The introduction of multigrain crystallography (MGC) applied in a laser-heated diamond anvil cell (LH-DAC) using synchrotron X-rays has provided a new path to investigate the microstructural evolution of materials at extreme conditions, allowing for simultaneous investigations of phase identification, strain state determination, and orientation relations across phase transitions in a single experiment. Here, we applied this method to a sample of San Carlos olivine beginning at ambient conditions and through the alpha-olivine -> gamma-ringwoodite phase transition. At ambient temperatures, by measuring the evolution of individual Bragg reflections, olivine shows profuse angular streaking consistent with the onset of yielding at a measured stress of similar to 1.5 GPa, considerably lower than previously reported, which may have implications for mantle evolution.
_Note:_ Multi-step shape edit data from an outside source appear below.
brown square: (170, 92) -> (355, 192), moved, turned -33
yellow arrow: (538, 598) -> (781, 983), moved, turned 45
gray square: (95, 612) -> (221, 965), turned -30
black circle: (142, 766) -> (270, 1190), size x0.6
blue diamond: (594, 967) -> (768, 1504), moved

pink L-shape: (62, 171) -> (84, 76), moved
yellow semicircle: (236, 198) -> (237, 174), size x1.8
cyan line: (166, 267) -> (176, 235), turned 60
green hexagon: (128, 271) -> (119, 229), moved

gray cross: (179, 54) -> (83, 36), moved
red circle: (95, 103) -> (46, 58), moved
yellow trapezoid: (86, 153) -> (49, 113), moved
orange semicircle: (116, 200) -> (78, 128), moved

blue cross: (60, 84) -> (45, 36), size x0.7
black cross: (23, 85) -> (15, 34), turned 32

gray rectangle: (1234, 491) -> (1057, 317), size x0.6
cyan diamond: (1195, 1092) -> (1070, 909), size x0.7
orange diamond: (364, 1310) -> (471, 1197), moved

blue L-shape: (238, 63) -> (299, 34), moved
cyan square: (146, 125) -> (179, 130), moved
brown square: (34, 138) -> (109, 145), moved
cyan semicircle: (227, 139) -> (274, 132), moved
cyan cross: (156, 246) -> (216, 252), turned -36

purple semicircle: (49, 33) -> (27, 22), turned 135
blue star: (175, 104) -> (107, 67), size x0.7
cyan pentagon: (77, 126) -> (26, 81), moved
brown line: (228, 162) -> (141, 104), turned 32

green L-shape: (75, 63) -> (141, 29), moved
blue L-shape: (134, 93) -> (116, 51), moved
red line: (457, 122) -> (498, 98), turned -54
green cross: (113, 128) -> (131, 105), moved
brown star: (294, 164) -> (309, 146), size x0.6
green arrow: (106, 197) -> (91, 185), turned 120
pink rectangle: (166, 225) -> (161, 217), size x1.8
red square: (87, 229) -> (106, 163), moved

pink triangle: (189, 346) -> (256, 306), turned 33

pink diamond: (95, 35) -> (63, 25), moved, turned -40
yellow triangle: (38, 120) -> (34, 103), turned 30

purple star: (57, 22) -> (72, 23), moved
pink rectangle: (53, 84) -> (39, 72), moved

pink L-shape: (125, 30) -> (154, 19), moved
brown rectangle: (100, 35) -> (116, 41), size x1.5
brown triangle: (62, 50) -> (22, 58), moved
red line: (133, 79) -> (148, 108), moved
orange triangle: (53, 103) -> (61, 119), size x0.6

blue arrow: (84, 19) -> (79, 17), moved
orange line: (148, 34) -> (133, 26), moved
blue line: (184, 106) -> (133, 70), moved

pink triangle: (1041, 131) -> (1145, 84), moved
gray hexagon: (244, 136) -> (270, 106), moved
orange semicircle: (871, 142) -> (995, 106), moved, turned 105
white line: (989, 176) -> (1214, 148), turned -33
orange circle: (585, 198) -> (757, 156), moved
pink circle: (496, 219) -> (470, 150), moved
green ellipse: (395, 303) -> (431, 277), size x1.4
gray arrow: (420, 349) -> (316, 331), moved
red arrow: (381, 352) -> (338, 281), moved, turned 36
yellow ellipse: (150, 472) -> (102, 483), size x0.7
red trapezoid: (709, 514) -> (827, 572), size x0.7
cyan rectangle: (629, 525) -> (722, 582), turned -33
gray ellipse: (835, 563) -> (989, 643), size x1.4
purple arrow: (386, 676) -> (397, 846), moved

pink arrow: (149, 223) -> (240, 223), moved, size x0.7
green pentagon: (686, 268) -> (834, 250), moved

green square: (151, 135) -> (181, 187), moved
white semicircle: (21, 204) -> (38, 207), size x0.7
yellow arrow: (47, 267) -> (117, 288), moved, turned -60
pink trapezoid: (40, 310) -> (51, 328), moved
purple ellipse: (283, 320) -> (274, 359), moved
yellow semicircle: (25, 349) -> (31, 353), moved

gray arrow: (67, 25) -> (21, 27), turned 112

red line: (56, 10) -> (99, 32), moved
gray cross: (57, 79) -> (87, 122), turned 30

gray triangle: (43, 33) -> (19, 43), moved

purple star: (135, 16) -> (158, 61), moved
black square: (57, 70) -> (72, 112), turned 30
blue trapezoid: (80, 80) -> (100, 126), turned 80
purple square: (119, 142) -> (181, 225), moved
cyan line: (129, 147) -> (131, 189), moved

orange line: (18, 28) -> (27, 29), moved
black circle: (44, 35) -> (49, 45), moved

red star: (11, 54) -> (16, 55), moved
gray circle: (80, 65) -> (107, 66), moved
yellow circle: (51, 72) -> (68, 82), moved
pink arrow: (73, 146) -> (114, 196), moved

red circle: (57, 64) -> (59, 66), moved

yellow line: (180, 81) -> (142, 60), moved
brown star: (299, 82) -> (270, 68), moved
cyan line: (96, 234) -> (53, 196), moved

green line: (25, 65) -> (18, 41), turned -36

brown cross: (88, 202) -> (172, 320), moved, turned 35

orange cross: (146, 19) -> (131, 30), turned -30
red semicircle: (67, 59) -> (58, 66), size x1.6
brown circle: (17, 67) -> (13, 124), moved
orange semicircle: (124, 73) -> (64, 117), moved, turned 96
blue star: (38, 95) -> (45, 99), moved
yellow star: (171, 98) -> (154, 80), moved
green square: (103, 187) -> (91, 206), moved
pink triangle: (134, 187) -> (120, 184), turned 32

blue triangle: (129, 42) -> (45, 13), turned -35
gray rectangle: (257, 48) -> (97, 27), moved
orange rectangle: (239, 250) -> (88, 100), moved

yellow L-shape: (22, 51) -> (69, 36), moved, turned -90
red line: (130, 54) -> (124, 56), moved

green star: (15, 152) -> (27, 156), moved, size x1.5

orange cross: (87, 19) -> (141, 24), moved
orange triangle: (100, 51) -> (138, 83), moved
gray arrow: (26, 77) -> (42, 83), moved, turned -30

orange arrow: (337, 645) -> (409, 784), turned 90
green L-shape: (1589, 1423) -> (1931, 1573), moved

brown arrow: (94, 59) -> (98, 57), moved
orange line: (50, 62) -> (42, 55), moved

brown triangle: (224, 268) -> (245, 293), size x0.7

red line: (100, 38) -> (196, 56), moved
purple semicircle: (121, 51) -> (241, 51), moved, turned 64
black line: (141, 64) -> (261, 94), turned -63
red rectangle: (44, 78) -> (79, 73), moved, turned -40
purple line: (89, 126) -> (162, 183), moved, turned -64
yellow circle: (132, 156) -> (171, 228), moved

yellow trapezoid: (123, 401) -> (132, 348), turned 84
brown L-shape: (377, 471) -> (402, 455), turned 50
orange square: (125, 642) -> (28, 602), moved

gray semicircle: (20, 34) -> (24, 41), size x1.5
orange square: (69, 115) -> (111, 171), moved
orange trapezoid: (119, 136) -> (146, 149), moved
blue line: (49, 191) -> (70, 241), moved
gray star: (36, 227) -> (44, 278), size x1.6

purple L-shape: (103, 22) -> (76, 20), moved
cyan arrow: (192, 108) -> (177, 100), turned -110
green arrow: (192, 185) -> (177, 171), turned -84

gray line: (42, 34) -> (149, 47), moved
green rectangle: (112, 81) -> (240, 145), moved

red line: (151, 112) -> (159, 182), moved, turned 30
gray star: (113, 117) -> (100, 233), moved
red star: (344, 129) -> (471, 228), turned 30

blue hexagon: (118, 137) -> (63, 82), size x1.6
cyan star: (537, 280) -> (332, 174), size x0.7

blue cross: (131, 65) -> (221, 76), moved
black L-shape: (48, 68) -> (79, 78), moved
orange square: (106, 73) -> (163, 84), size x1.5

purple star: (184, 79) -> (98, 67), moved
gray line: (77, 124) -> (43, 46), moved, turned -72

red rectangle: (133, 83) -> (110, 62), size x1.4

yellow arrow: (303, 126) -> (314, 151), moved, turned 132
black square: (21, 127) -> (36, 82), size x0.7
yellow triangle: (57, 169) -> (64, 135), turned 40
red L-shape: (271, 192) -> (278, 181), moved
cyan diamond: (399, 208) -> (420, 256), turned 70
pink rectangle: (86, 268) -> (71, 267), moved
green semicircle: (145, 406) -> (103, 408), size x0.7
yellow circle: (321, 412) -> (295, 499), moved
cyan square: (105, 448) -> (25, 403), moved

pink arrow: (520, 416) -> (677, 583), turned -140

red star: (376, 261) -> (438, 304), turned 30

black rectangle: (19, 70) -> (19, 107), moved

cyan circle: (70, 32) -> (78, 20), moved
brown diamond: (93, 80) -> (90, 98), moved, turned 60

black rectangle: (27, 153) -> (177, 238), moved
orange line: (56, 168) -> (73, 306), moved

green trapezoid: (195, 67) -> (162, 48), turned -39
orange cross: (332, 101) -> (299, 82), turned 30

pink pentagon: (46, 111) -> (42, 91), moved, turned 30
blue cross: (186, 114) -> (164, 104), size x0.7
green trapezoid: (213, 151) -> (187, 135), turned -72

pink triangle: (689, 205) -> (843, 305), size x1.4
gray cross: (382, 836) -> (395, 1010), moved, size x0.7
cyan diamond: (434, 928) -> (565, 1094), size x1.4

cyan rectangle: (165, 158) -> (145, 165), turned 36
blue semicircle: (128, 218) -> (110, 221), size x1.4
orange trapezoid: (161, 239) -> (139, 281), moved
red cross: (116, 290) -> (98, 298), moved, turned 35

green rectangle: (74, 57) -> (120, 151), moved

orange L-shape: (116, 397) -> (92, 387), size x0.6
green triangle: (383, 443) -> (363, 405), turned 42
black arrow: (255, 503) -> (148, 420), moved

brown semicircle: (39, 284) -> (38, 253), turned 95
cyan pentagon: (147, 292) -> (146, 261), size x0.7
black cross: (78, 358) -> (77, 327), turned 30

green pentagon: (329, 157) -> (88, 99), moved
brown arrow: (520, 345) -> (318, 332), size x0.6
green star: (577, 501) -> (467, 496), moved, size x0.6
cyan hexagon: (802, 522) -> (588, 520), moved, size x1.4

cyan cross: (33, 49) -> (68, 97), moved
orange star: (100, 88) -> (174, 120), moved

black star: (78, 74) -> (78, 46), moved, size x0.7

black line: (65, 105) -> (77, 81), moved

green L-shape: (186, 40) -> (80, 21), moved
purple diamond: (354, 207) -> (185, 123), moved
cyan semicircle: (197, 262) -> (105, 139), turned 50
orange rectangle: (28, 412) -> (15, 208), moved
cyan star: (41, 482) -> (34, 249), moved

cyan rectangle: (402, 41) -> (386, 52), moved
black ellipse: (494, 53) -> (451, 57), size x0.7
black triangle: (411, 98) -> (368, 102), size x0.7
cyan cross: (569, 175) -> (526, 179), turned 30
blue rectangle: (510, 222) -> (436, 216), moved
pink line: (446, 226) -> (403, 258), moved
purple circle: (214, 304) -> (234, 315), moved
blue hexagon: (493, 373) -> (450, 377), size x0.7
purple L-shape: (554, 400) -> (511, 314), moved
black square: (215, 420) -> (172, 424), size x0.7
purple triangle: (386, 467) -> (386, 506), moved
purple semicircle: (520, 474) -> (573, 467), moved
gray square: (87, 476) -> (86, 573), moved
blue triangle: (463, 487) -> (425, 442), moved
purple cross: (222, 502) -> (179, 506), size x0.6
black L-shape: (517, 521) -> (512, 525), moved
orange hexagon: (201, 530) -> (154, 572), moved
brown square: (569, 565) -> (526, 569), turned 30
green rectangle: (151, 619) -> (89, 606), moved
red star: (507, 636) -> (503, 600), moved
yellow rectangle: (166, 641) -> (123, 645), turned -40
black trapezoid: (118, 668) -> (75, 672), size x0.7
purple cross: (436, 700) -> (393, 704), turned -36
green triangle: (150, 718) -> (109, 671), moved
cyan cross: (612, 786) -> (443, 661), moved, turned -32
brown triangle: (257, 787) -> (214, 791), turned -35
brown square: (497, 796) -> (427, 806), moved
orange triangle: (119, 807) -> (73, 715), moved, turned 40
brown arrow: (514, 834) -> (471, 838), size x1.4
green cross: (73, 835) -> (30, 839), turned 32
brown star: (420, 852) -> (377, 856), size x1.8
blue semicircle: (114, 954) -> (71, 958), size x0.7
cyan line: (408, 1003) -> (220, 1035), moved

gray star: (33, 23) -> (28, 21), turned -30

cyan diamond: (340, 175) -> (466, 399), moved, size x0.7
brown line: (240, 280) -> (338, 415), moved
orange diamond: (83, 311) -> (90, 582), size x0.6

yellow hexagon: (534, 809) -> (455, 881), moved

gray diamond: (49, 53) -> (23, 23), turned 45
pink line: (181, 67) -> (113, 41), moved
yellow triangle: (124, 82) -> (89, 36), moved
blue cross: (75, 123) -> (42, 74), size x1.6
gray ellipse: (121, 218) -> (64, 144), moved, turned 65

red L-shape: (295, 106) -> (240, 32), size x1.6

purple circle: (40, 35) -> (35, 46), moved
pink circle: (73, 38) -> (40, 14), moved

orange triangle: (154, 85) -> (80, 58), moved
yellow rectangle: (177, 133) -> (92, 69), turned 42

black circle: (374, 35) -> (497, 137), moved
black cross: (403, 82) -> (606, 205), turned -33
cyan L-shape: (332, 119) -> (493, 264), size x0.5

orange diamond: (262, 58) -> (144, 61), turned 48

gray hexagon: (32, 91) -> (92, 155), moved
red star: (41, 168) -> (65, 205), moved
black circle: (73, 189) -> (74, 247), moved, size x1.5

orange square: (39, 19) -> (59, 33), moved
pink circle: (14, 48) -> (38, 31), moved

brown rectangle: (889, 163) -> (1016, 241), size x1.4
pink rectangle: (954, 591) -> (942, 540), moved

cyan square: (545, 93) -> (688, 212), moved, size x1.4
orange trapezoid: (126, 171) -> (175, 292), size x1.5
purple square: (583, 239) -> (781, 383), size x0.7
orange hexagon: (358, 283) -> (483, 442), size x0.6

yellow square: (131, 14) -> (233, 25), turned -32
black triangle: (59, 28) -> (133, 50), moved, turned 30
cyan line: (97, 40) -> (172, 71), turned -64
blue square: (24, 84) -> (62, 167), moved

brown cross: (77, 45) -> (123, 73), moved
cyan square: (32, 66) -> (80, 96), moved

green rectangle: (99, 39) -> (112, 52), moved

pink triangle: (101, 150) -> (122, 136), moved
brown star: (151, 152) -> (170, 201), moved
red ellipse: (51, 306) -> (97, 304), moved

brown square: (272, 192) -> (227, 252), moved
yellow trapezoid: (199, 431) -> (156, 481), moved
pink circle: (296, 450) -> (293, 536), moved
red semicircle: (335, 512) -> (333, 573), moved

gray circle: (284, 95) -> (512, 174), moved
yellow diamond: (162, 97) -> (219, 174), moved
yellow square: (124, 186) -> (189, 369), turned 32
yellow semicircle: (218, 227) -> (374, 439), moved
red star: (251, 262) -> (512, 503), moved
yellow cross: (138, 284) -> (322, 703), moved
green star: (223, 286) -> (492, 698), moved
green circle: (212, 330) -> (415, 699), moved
Furthermore, gamma-ringwoodite phase was found to nucleate as micron to sub-micron grains imbedded with small amounts of a secondary phase at 15 GPa and 1000 degrees C. Using MGC, we were able to extract and refine individual crystallites of the secondary unknown phase where it was found to have a structure consistent with the epsilon-phase previously described in chondritic meteorites.